YOUR INSTRUCTIONS: Set down only what runs from the line containing "Kätlin El Majdaoui" through the last line of the data, exactly as it reads.

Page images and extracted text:
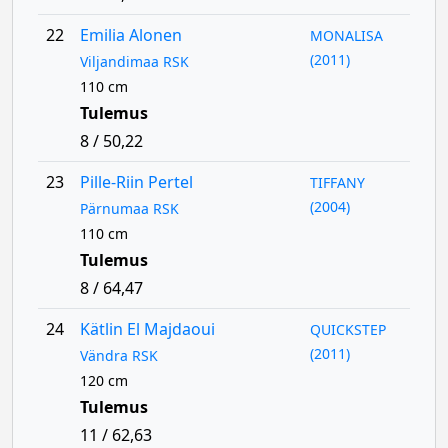
22
Emilia Alonen
MONALISA
(2011)
Viljandimaa RSK
110 cm
Tulemus
8 / 50,22
23
Pille-Riin Pertel
TIFFANY
(2004)
Pärnumaa RSK
110 cm
Tulemus
8 / 64,47
24
Kätlin El Majdaoui
QUICKSTEP
(2011)
Vändra RSK
120 cm
Tulemus
11 / 62,63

ANSWER TO THE PROBLEM:
Kätlin El Majdaoui
QUICKSTEP
(2011)
Vändra RSK
120 cm
Tulemus
11 / 62,63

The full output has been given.